As the bizarre parade of the human physique that these programmes present unfolded on Saturday (Brucie's chin, Anneka's bottom, Arnie's shoulders, Bruce Willis's stubble), I couldn't help wondering whether the programme controllers would have anything left in their locker if the stars of an autumnal Saturday night were confronted with the same testing technique which was the undoing of Diane Modahl.

Were the stars of Baywatch (ITV), for instance, obliged to fill a phial or two after shooting, their samples would make eye-opening chemical reading. We could discover what substance, entirely absent naturally from the female anatomy, it is that enables those gargantuan breasts of the Baywatch babes to remain static as their owners run, in rock-scored slo-mo, down the sand. We might find out what David Hasselhof uses to overcome the exhaustion inherent in holding in the stomach for such sustained periods. And, equally importantly, learn if it is commercially available in this country.

But the most combustible of the Baywatch urine samples would surely belong to the scriptwriters. What hallucinogen can produce a vision of a public service like the one they have dreamt up of the Los Angeles life-guards?

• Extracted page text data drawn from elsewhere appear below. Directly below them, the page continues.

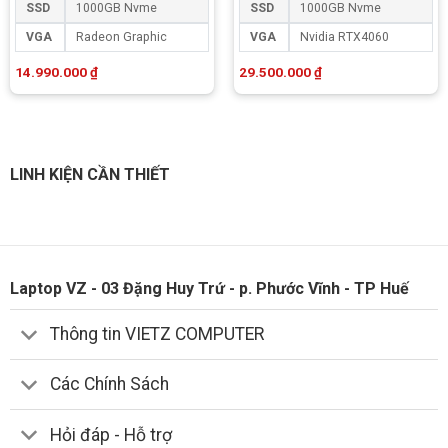
SSD
1000GB Nvme
SSD
1000GB Nvme
VGA
Radeon Graphic
VGA
Nvidia RTX4060
14.990.000
₫
29.500.000
₫
LINH KIỆN CẦN THIẾT
Laptop VZ - 03 Đặng Huy Trứ - p. Phước Vĩnh - TP Huế
Thông tin VIETZ COMPUTER
Các Chính Sách
Hỏi đáp - Hỗ trợ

Halfway through Saturday's opening episode, Hasselhof scrambled his team for an emergency. From nowhere, scores of pneumatics with acid-coloured swimming costumes cut so far up the thigh they ventilated the armpits (and that was just the men), bundled into the sea; half a dozen spanking new four-wheel-drive vehicles scudded to a halt on the sand, disgorging yet more of central casting's most beautiful; out in the bay a speedboat the size of a cross-Channel ferry hove into view to help with the procedure. All this because Hasselhof spotted a child's surfboard in the foam. What efforts, you wondered, would this mob go to if news came through that their supplier's boat had gone down on its way in from Bolivia?

Later on, in Gladiators (ITV), we were confronted with a more plausible vision of the emergency services. It was originally intended to devote most of this scene-building prelude to the real thing, which begins next week, to a report of the international Gladiators event held over the summer in the United States. This was the contest in which the two winners of the last series here in the UK pitched their pecs against the best in the world - well, against the Americans, the Finns and a geezer from Japan.

Since our brave pair were knocked out in the first round of a competition eventually won by the Finns, most of the show was devoted to demonstrating how tough Gladiators really is. Which meant endless shots of collisions in which competitors were hurt.

One woman, after clashing heads with a Gladiator called Anabolic or Testosterone or something, lay spark out on the studio floor for what seemed like minutes. 'This looks serious,' spewed the commentator, John Sachs. And eventually a St John's Ambulance person (with, the waistline would suggest, unnaturally high traces of hot dog still in the system) appeared on the scene. 'Are you all right?' he asked. You could make an autumnal Saturday evening series out of emergency response like that.